Problem to solve
In the data, find each line where the word "Thông" appears and list that line.

Exercise inputs
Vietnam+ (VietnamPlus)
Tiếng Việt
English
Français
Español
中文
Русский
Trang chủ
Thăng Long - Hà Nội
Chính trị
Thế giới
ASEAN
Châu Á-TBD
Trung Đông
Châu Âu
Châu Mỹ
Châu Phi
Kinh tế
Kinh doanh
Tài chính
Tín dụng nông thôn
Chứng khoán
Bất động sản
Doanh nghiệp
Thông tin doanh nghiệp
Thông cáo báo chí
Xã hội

Answer section
Thông tin doanh nghiệp
Thông cáo báo chí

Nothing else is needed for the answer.